Data under study: Begin

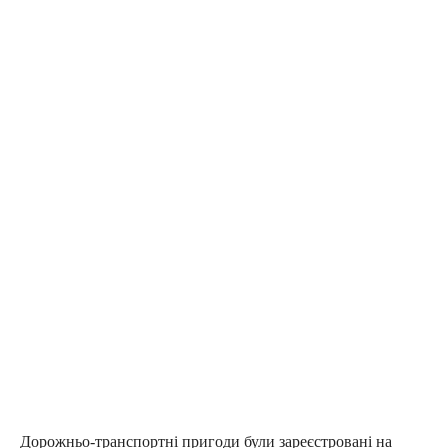
Дорожньо-транспортні пригоди були зареєстровані на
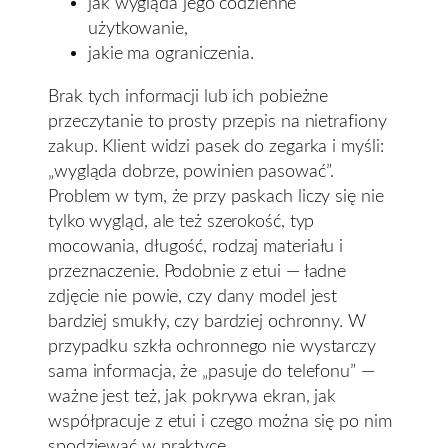
jak wygląda jego codzienne
użytkowanie,
jakie ma ograniczenia.
Brak tych informacji lub ich pobieżne
przeczytanie to prosty przepis na nietrafiony
zakup. Klient widzi pasek do zegarka i myśli:
„wygląda dobrze, powinien pasować”.
Problem w tym, że przy paskach liczy się nie
tylko wygląd, ale też szerokość, typ
mocowania, długość, rodzaj materiału i
przeznaczenie. Podobnie z etui — ładne
zdjęcie nie powie, czy dany model jest
bardziej smukły, czy bardziej ochronny. W
przypadku szkła ochronnego nie wystarczy
sama informacja, że „pasuje do telefonu” —
ważne jest też, jak pokrywa ekran, jak
współpracuje z etui i czego można się po nim
spodziewać w praktyce.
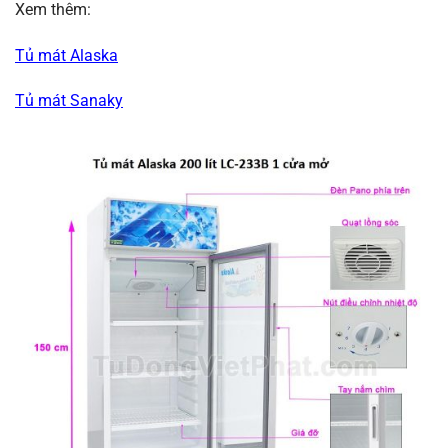
Xem thêm:
Tủ mát Alaska
Tủ mát Sanaky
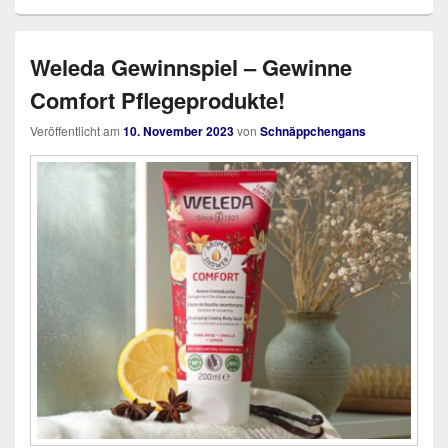
Weleda Gewinnspiel – Gewinne
Comfort Pflegeprodukte!
Veröffentlicht am
10. November 2023
von
Schnäppchengans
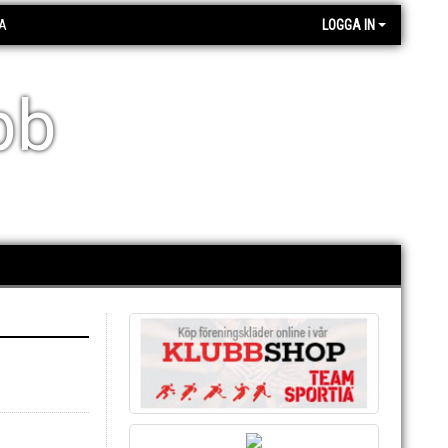
A
LOGGA IN
bb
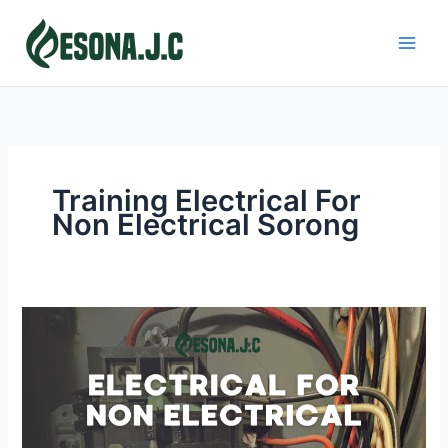
Skip
to
content
Training Electrical For
Non Electrical Sorong
ELECTRICAL
FOR
NON
ELECTRICIAN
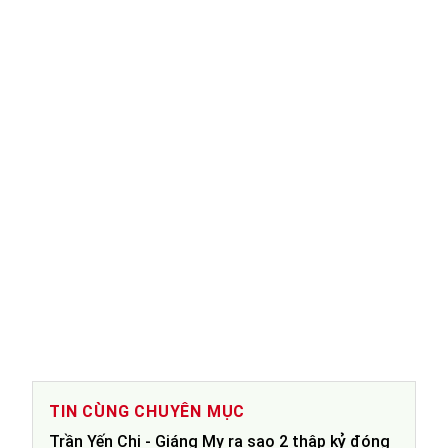
TIN CÙNG CHUYÊN MỤC
Trần Yến Chi - Giáng My ra sao 2 thập kỷ đóng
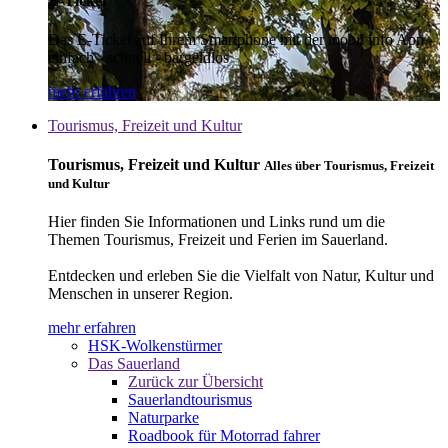
E-Ticket
Das E-Ticket auf Ihrem Smartphone mit der mobil info App -
einfach - schnell - bargeldlos
mehr erfahren
Tourismus, Freizeit und Kultur
Tourismus, Freizeit und Kultur
Alles über Tourismus, Freizeit
und Kultur
Hier finden Sie Informationen und Links rund um die
Themen Tourismus, Freizeit und Ferien im Sauerland.
Entdecken und erleben Sie die Vielfalt von Natur, Kultur und
Menschen in unserer Region.
mehr erfahren
HSK-Wolkenstürmer
Das Sauerland
Zurück zur Übersicht
Sauerlandtourismus
Naturparke
Roadbook für Motorrad fahrer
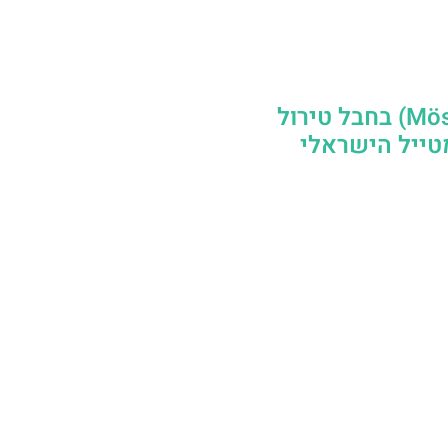
מוסרן (Mösern) בחבל טירול
טייל הישראלי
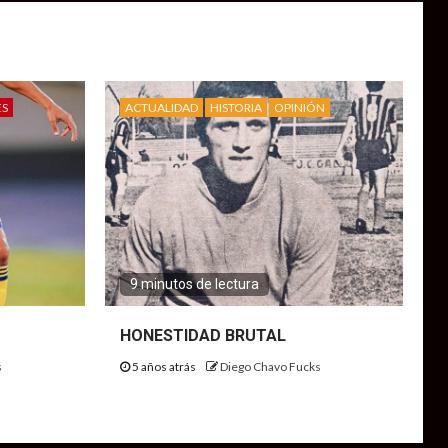
ES
ACTUALIDAD
HISTORIA
OPINIÓN
9 minutos de lectura
HONESTIDAD BRUTAL
s
5 años atrás
Diego Chavo Fucks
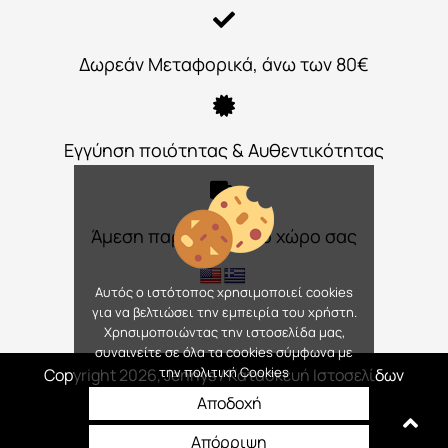
Δωρεάν Μεταφορικά, άνω των 80€
Εγγύηση ποιότητας & Αυθεντικότητας
Άμεση παράδοση στο χώρο σας
Αυτός ο ιστότοπος χρησιμοποιεί cookies
για να βελτιώσει την εμπειρία του χρήστη.
Χρησιμοποιώντας την ιστοσελίδα μας,
συναινείτε σε όλα τα cookies σύμφωνα με
την πολιτική Cookies
Copyright 2026, Jennys
/ Κατασκευή Ιστοσελίδων
Interactive Net Solutions
Αποδοχή
Απόρριψη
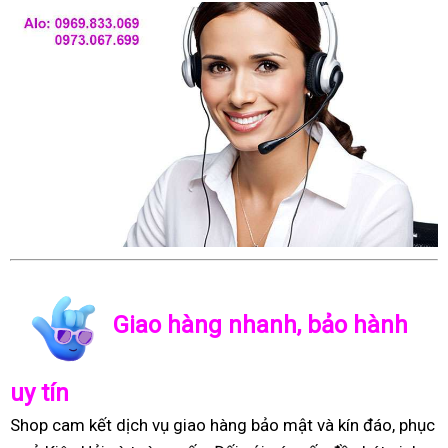
Giao hàng nhanh, bảo hành
uy tín
Shop cam kết dịch vụ giao hàng bảo mật và kín đáo, phục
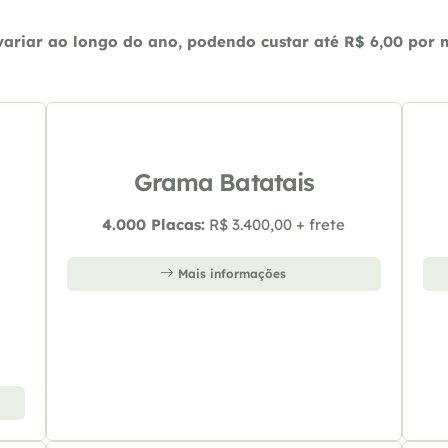
riar ao longo do ano, podendo custar até R$ 6,00 por m2
Grama Batatais
4.000 Placas:
R$ 3.400,00 + frete
Mais informações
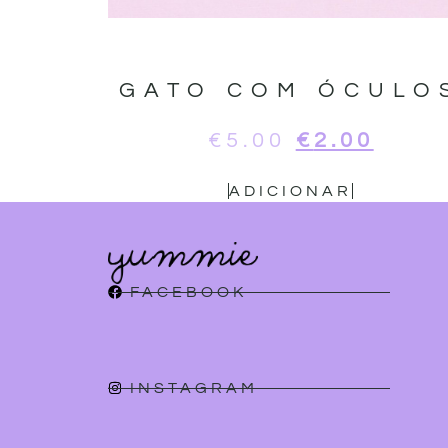
GATO COM ÓCULO
€
5.00
€
2.00
ADICIONAR
FACEBOOK
INSTAGRAM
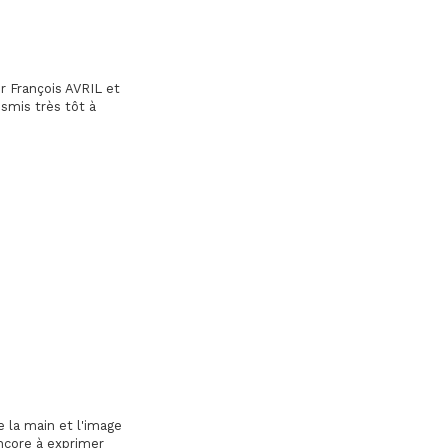
r François AVRIL et
smis très tôt à
de la main et l'image
encore à exprimer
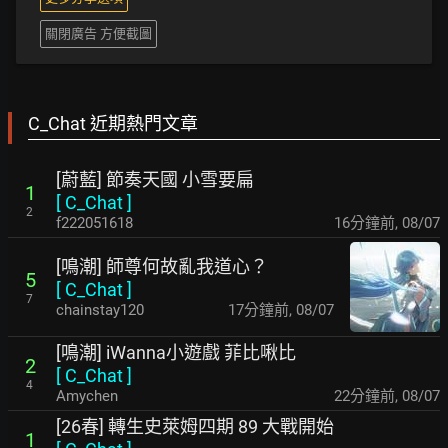
關閉廣告 方便截圖
C_Chat 近期熱門文章
[蔚藍] 節奏天國 小雪要扁
1
[
C_Chat
]
2
f222051618
16分鐘前
,
08/07
[鳴潮] 師尊何故亂我道心？
5
[
C_Chat
]
7
chainstay120
17分鐘前
,
08/07
[鳴潮] iWanna小遊戲 菲比啾比
2
[
C_Chat
]
4
Amychen
22分鐘前
,
08/07
[26春] 轉生史萊姆四期 89 大戰開始
1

Data under study: End

(Assignment):
Using the material above, retype each entry exactly and omit the pictures.

(Answer to this problem):
Дорожньо-транспортні пригоди були зареєстровані на
jak wygląda jego codzienne
użytkowanie,
jakie ma ograniczenia.
Brak tych informacji lub ich pobieżne
przeczytanie to prosty przepis na nietrafiony
zakup. Klient widzi pasek do zegarka i myśli:
„wygląda dobrze, powinien pasować”.
Problem w tym, że przy paskach liczy się nie
tylko wygląd, ale też szerokość, typ
mocowania, długość, rodzaj materiału i
przeznaczenie. Podobnie z etui — ładne
zdjęcie nie powie, czy dany model jest
bardziej smukły, czy bardziej ochronny. W
przypadku szkła ochronnego nie wystarczy
sama informacja, że „pasuje do telefonu” —
ważne jest też, jak pokrywa ekran, jak
współpracuje z etui i czego można się po nim
spodziewać w praktyce.
Xem thêm:
Tủ mát Alaska
Tủ mát Sanaky
Weleda Gewinnspiel – Gewinne
Comfort Pflegeprodukte!
Veröffentlicht am
10. November 2023
von
Schnäppchengans
A
LOGGA IN
bb
Skip
to
content
Training Electrical For
Non Electrical Sorong
ELECTRICAL
FOR
NON
ELECTRICIAN
TIN CÙNG CHUYÊN MỤC
Trần Yến Chi - Giáng My ra sao 2 thập kỷ đóng
E-Ticket
Das E-Ticket auf Ihrem Smartphone mit der mobil info App -
einfach - schnell - bargeldlos
mehr erfahren
Tourismus, Freizeit und Kultur
Tourismus, Freizeit und Kultur
Alles über Tourismus, Freizeit
und Kultur
Hier finden Sie Informationen und Links rund um die
Themen Tourismus, Freizeit und Ferien im Sauerland.
Entdecken und erleben Sie die Vielfalt von Natur, Kultur und
Menschen in unserer Region.
mehr erfahren
HSK-Wolkenstürmer
Das Sauerland
Zurück zur Übersicht
Sauerlandtourismus
Naturparke
Roadbook für Motorrad fahrer
מוסרן (Mösern) בחבל טירול
טייל הישראלי
ES
ACTUALIDAD
HISTORIA
OPINIÓN
9 minutos de lectura
HONESTIDAD BRUTAL
s
5 años atrás
Diego Chavo Fucks
Δωρεάν Μεταφορικά, άνω των 80€
Εγγύηση ποιότητας & Αυθεντικότητας
Άμεση παράδοση στο χώρο σας
Αυτός ο ιστότοπος χρησιμοποιεί cookies
για να βελτιώσει την εμπειρία του χρήστη.
Χρησιμοποιώντας την ιστοσελίδα μας,
συναινείτε σε όλα τα cookies σύμφωνα με
την πολιτική Cookies
Copyright 2026, Jennys
/ Κατασκευή Ιστοσελίδων
Interactive Net Solutions
Αποδοχή
Απόρριψη
Giao hàng nhanh, bảo hành
uy tín
Shop cam kết dịch vụ giao hàng bảo mật và kín đáo, phục
riar ao longo do ano, podendo custar até R$ 6,00 por m2
Grama Batatais
4.000 Placas:
R$ 3.400,00 + frete
Mais informações
GATO COM ÓCULO
€
5.00
€
2.00
ADICIONAR
FACEBOOK
INSTAGRAM
r François AVRIL et
smis très tôt à
de la main et l'image
encore à exprimer
關閉廣告 方便截圖
C_Chat 近期熱門文章
[蔚藍] 節奏天國 小雪要扁
1
[
C_Chat
]
2
f222051618
16分鐘前
,
08/07
[鳴潮] 師尊何故亂我道心？
5
[
C_Chat
]
7
chainstay120
17分鐘前
,
08/07
[鳴潮] iWanna小遊戲 菲比啾比
2
[
C_Chat
]
4
Amychen
22分鐘前
,
08/07
[26春] 轉生史萊姆四期 89 大戰開始
1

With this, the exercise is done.